A one quarter Your Grace.
Truly.
She laughed. Threw back her head, embraced it. Laughed as she hadn’t ever done before. Her life had not held much room for mirth. Perhaps the time had come to change that, in the most unlikely form: a man she’d married out of necessity and desperation. A man who carried a burden on his shoulders he’d yet to share with her, who hadn’t any living family, and who had defended her in the face of her father’s wrath.
Her heart felt… light.
Whole.
She was still laughing when he rolled atop her, pressing her to the bed.
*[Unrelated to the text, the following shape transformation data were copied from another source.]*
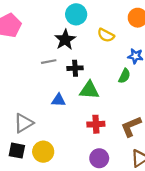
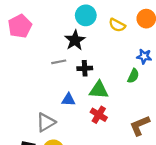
yellow semicircle: (106, 35) -> (117, 25), moved
gray triangle: (23, 123) -> (46, 122), moved
red cross: (96, 124) -> (99, 115), moved, turned 35

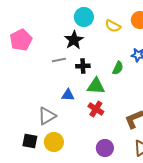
pink pentagon: (20, 26) -> (21, 40), moved
green semicircle: (133, 76) -> (118, 68), moved

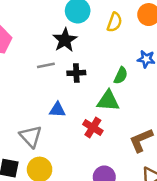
yellow semicircle: (113, 26) -> (114, 22), turned -98
green triangle: (96, 86) -> (108, 101), moved
gray triangle: (47, 116) -> (31, 136), turned -42

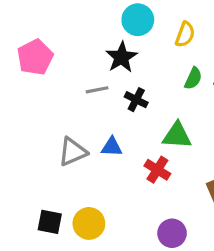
black cross: (76, 73) -> (136, 100), turned 30
green semicircle: (121, 75) -> (193, 78), moved
gray triangle: (31, 136) -> (73, 152), moved, turned 50

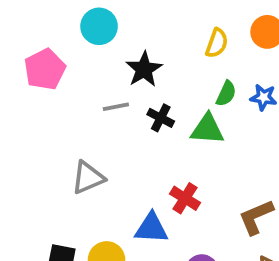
cyan circle: (138, 20) -> (99, 26), moved
green triangle: (177, 135) -> (207, 129), moved
blue triangle: (112, 147) -> (151, 228), moved, size x1.4

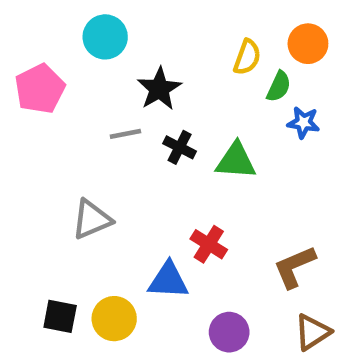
green semicircle: (226, 94) -> (279, 86), moved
His hands cupped her face, and he rocked his hips into hers so that she felt every marvelous part of what was hidden by the bedclothes against her now. He was hard and demanding, and answering sensation blossomed between her thighs where their skin met. She wanted him. Her laughter dried up.
His gaze bored into hers. “I like the way you laugh, buttercup.”
And just like that, her heart felt… full.
A new awareness budded within her as she caressed the taut muscles of his upper arms and let her legs fall open to welcome him. “Perhaps you can even manage to make it a one-eighth Your Grace,” she teased him back.
He undulated against her again, running his length over her slick mound, grinding against the bud of her sex that he’d plied with such delicious torture last night. Slowly, he fitted his mouth to hers, his upper lip nestling into the seam of hers. He bit her lower lip, swiped away the sting with his tongue. Her fingernails sank into his arms, urging him in silent plea.
He broke the kiss at last, running his nose alongside hers and inhaling deeply of her scent, as though it pleased him. “I’m aiming for one-sixteenth, buttercup.”
His mouth, swift and knowing, swallowed her laugh. And then his fingers dipped between their bodies to toy with her pearl, sending need shooting through her, and she stopped laughing and kissed him right back with all the crazy tumult bubbling up inside her. She embraced it, embraced him, and he made love to her as the sun rose over London and the world came back to life.